Why are you replacing the cable? Have you compared the lengths of the cables? Not just overall length, but the travel of each cable. Are you able to set the adjustments on the new cable to match the old cable and see how the lever is? I looked up a photo of the part number that you've been trying to get to work and see that it has two adjustments. Does one end of the cable need to be adjusted before the other? Rereading your post it seems that you have adjusted both ends.


----------



## contender (Jan 18, 2018)

<p>XENON55, thanks for your response.
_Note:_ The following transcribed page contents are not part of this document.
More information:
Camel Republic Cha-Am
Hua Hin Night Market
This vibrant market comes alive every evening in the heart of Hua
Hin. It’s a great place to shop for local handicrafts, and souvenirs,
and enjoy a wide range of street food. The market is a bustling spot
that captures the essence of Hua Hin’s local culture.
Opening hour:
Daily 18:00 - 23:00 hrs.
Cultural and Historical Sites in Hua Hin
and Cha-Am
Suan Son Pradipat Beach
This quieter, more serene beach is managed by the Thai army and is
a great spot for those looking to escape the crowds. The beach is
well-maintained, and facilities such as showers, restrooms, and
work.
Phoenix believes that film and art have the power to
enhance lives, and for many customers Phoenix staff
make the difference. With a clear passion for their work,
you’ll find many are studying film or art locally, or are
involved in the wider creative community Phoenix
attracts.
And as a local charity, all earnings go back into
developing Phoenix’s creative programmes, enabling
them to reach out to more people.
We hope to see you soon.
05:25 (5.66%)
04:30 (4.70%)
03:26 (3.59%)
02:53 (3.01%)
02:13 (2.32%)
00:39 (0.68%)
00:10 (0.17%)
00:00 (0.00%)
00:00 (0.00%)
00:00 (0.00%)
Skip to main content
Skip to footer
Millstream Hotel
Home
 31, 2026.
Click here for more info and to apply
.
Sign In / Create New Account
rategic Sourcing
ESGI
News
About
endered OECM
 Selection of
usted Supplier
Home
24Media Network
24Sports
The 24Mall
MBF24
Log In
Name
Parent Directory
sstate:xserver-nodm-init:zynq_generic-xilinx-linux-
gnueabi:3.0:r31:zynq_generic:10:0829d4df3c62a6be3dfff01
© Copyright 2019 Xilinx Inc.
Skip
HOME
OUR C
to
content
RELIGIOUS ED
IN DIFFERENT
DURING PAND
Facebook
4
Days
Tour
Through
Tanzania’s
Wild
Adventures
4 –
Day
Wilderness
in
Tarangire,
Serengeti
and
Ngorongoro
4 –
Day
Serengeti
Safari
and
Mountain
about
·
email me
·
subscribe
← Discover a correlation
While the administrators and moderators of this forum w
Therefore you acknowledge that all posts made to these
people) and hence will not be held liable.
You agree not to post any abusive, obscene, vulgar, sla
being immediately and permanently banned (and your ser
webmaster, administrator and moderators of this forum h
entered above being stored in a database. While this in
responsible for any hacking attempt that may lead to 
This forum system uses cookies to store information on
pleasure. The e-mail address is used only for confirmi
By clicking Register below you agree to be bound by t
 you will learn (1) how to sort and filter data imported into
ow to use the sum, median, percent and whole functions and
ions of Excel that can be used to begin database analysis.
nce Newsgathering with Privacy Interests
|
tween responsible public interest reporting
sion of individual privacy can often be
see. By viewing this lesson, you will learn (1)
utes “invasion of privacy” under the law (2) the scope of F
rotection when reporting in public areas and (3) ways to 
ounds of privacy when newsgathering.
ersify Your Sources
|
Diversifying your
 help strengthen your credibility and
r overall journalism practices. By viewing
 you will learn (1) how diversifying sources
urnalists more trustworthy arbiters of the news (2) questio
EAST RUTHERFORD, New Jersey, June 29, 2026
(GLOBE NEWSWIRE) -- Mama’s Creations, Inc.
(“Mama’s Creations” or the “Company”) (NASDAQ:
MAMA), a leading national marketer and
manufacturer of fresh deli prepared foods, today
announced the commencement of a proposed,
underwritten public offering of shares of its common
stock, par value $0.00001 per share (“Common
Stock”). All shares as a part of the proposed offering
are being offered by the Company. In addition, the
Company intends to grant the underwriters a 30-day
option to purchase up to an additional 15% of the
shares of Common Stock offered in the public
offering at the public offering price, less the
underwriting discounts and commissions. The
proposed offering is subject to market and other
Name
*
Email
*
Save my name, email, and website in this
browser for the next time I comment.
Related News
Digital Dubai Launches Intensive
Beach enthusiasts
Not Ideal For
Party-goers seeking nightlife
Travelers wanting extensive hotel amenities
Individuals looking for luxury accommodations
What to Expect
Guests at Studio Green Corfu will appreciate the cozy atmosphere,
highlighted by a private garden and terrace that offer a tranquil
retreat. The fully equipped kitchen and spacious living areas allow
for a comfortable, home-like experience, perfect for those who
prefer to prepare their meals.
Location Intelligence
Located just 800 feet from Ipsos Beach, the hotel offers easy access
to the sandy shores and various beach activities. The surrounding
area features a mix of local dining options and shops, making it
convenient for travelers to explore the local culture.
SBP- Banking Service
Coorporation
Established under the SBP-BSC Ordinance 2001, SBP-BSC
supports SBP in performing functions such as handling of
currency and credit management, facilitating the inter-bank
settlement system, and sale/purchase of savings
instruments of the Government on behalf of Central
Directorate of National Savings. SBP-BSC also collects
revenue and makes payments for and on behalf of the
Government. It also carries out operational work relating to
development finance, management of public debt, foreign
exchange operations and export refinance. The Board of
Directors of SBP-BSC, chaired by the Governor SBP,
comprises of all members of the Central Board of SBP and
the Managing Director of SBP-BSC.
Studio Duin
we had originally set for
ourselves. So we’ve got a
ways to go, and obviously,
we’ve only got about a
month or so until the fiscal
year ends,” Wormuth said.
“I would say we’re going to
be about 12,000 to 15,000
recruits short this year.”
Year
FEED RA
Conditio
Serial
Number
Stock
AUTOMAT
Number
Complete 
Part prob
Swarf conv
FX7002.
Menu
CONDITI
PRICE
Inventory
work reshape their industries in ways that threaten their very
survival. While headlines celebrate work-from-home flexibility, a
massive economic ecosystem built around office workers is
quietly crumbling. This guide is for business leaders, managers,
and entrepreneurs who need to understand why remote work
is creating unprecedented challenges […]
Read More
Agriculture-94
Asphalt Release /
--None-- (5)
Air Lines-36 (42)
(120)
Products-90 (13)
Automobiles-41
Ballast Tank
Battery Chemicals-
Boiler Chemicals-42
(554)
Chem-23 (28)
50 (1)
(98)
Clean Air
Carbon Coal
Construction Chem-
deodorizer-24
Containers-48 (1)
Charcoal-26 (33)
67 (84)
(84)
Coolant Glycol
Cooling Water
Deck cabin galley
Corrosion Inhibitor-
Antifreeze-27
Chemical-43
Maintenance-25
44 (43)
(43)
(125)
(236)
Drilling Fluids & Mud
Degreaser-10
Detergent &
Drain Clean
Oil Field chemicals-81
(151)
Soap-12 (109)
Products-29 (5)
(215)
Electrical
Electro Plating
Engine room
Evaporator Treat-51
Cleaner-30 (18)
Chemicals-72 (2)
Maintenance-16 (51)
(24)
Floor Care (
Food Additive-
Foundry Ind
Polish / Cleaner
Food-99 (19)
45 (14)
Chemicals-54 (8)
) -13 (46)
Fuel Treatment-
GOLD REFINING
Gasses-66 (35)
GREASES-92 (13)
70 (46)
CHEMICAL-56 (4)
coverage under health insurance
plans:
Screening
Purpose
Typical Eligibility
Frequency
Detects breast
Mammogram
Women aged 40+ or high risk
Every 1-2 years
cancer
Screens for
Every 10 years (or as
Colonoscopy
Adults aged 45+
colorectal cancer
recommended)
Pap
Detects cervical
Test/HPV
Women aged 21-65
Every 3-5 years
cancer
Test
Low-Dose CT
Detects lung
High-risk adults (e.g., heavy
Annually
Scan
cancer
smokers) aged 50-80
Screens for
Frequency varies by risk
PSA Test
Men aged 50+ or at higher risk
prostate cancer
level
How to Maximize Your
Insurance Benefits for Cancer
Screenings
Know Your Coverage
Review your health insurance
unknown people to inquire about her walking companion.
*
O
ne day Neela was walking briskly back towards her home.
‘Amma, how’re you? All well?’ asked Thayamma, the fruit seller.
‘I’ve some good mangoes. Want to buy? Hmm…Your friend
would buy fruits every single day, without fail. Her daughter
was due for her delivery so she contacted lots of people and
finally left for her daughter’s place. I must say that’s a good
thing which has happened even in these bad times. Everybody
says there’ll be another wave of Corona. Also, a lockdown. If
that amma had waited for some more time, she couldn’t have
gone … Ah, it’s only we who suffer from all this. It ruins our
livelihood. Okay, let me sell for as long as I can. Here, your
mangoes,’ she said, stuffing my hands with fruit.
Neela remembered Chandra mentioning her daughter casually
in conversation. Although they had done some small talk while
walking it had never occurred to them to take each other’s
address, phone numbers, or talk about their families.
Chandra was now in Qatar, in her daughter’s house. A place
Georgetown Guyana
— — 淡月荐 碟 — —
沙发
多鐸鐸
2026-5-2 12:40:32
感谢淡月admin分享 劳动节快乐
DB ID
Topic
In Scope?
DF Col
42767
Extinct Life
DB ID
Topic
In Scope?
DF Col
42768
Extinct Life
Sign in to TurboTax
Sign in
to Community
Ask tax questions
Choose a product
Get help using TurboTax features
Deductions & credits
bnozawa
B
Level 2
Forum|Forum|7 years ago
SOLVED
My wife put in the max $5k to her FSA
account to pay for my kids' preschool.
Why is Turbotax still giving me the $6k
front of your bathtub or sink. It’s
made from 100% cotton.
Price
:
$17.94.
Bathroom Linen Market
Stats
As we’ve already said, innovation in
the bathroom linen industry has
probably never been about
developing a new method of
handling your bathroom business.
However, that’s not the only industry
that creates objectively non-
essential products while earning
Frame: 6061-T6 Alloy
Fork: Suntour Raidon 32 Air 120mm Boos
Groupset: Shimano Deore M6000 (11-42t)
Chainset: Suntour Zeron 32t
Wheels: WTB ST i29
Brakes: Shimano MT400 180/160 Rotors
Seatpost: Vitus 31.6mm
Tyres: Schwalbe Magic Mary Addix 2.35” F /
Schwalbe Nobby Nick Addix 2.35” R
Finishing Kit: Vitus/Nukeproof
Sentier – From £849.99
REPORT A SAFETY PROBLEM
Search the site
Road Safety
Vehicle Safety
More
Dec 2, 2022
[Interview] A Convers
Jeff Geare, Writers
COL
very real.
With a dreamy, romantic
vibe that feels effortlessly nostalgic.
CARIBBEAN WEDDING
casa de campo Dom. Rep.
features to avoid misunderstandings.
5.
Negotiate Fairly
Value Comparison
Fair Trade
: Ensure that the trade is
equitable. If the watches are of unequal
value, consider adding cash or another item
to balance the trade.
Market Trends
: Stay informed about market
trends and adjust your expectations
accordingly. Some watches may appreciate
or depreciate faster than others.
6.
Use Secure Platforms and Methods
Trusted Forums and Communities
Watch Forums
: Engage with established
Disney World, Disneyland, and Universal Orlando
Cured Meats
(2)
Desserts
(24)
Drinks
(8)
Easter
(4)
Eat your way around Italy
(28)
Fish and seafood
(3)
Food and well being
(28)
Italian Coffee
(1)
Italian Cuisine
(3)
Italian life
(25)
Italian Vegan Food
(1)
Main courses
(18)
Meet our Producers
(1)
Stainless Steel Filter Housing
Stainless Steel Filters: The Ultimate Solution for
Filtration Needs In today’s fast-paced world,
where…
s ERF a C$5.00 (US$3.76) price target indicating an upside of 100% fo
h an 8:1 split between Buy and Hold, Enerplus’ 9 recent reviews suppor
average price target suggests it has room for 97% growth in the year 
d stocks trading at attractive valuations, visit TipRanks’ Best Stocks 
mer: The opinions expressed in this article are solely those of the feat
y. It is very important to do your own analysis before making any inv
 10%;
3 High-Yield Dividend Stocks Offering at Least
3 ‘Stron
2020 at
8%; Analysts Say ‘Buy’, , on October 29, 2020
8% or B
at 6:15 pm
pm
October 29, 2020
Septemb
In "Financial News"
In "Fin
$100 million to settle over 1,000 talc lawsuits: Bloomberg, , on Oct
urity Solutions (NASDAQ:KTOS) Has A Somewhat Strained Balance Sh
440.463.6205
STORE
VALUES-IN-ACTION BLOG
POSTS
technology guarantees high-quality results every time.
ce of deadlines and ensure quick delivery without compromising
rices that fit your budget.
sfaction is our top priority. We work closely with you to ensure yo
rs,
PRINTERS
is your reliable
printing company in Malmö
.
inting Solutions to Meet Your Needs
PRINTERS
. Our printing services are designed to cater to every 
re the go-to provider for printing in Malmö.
The original cable broke right @ the eyelet for the clutch lever end and my new cable matches the total length as well as the 2 measurements given for the adjustable mounting ends, ie the 2.6"(67mm) and the 2.25"(57mm).


The reason, I posted this to Robert, I was wondering if he had access to the Canadian manuals
.
What I find strange is the part # given to me by 2 different Canadian dealers is 24150-V13-000 which is the one I am using, were as the USA parts listing I see calls for 24150-767-A10, which is a different length cable but has the above mentioned correct ends on it.


My service manual P/N 6176861E4, starting on page 14-12, tells you to connect the shortest metal fitting(57mm) to the clutch arm side and then clamp it the mounting bracket 1.6" from the metal fitting end. Manual then says on page 14-13, to move the shift lever forward against the stop with 4mm clearance and connect the cable to the lever. Take out the slack pulling towards the tranny and tighten the lock nuts. When I do this, my lever is not centered in the neutral position or do I have full forward and reverse movement.


I have readjusted the locking nuts at the lever end and now have the lever centered at the neutral position and the tranny in neutral. I have put a note in my shop manual, with the measurement that I am using for the lock nuts at the lever end for future reference.


The cable end at the clutch lever end is installed as per the manual. It boils down to, if I had installed the cable by the book for the clutch lever end but was missing the page for the lever end, I would be happy, as I have it centered in the neutral position as well as the tranny in neutral, its just I don't believe its adjusted as per the manual. Hope this is too confusing.....


I should have added, that due to the age of the original cable, I did not have the packing material.....


----------



## contender (Jan 18, 2018)

This is an update to my cable change. After a few weeks of regular snow falls, the unit is working top notch. I had the opportunity last night to use a 2017 version..... I much prefer my 2009 version....thks


----------



## RedOctobyr (Mar 2, 2014)

That's interesting that you liked it better than the HSS. For those that may be curious, can I ask what you like better about the HS?

Trigger steering on the HSS sounds pretty nice to me, and in general people seem to like electric chute controls.


----------



## contender (Jan 18, 2018)

REDOCTOBYR


Being north of 70, maybe its a "don't like change thing" My 2009 HS724TCD (Canadian version with on board 12 volt start) is a real gem.


Mine is faster in both F and R than the HSS, appears more powerful, I just hear the governor take over, the HSS appears to bog down a bit.


I haven't compared the weight specs but the HSS seems heavier.


The easy steer adds 2 more levers to deal with and I don't have a problem on snowy concrete driveway to make turns with the HS , and I cheat at the end of each blow, I back my HS on to a 4 swivel caster cart to roll around in my crowded garage.


However, the HSS appears to be a great machine, but I just like my HS for the above reasons.


----------



## RedOctobyr (Mar 2, 2014)

Thank you, it's interesting to learn more about them. 

There is a lot of talk about the HSS engines running a little lean from the factory, due to emissions requirements. People have been installing larger carburetor jets, and getting more power from the engines. 

I can understand appreciating faster speeds in F and R. I do sometimes clear using my blower's fastest speed, so if that was reduced, it would be kind of limiting. 

I've only owned wheeled blowers, I use chains. I'd like to try tracks at some point. But I appreciate how easy it is to turn my differential-equipped machine, vs my previous (and lighter) solid-axle machine. So I like the idea of systems (like triggers) to make turning easier, while also keeping full 2WD traction while blowing. 

No one would ever say it's cheating to use a wheeled dolly. That's just good planning!


----------



## contender (Jan 18, 2018)

REDOCTOBYR


Something like " too soon old, too late smart" .... I try to make life easy.


BTW, since my last post, I compared the weight difference, from my research, it looks like the HSS is approx 60 lbs heavier than the HS, everything else being the same , both 724s, with the on board 12 volt start and I should add, that also includes the joy stick electric chute, which I really like.


As earlier stated, both are great machines...:smile2::smile2:


----------